+++ PROVIDED DATA +++

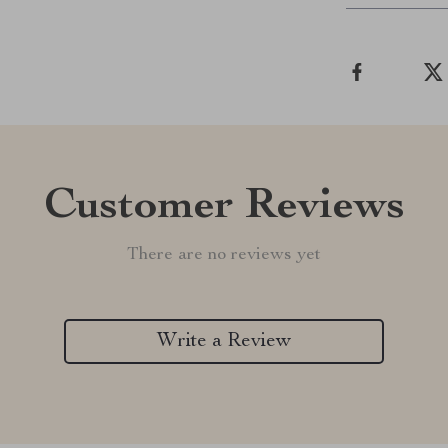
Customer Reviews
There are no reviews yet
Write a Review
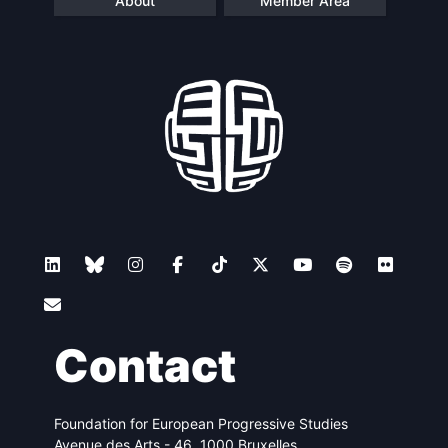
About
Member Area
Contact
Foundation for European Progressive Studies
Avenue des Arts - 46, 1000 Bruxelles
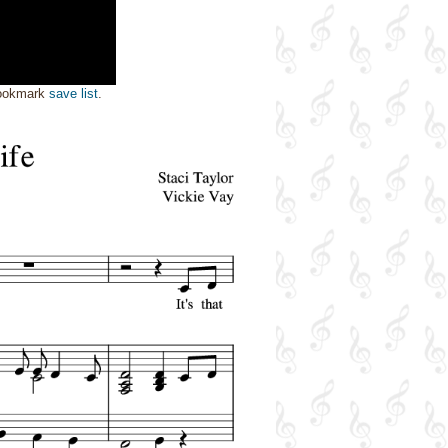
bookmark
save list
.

+++
+++ PROVIDED DATA +++

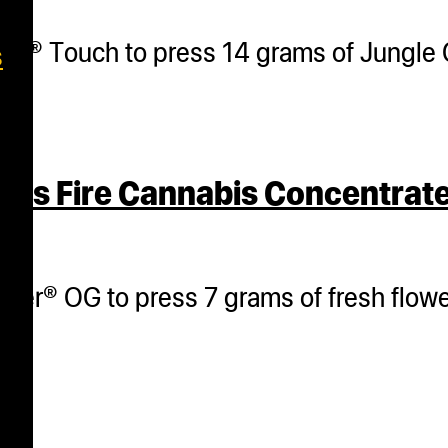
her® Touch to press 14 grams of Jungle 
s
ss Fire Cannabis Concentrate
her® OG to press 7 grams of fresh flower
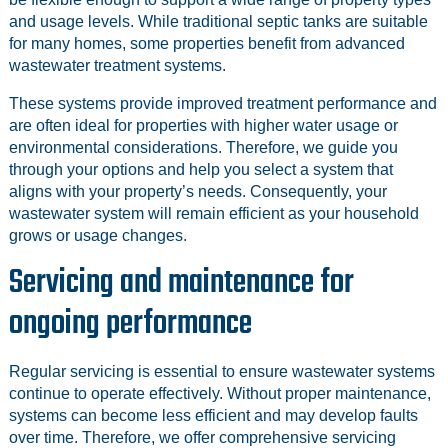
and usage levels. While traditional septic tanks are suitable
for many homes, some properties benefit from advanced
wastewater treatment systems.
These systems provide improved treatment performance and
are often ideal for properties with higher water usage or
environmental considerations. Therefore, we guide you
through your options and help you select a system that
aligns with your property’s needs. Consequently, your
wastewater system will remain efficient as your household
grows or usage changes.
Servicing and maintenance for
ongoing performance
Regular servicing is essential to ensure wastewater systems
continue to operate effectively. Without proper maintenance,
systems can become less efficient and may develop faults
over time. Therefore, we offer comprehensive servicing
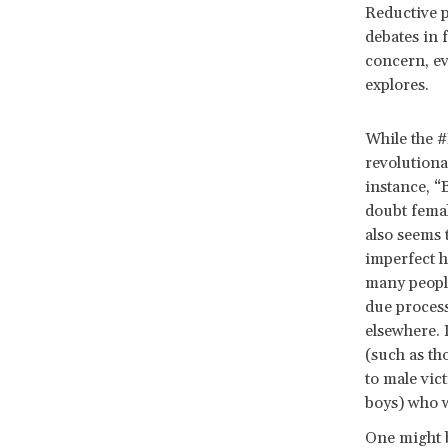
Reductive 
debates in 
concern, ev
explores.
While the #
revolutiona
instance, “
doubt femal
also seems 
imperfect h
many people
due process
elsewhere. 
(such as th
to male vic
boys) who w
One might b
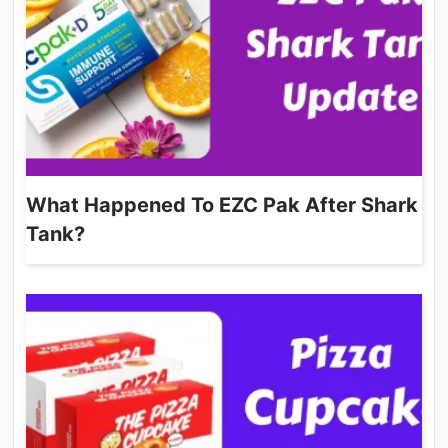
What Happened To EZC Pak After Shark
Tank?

+++

## YOUR ASSIGNMENT
The expected answer is every line above in which the word "press" appears.

## ANSWER BOX
her® Touch to press 14 grams of Jungle 
her® OG to press 7 grams of fresh flower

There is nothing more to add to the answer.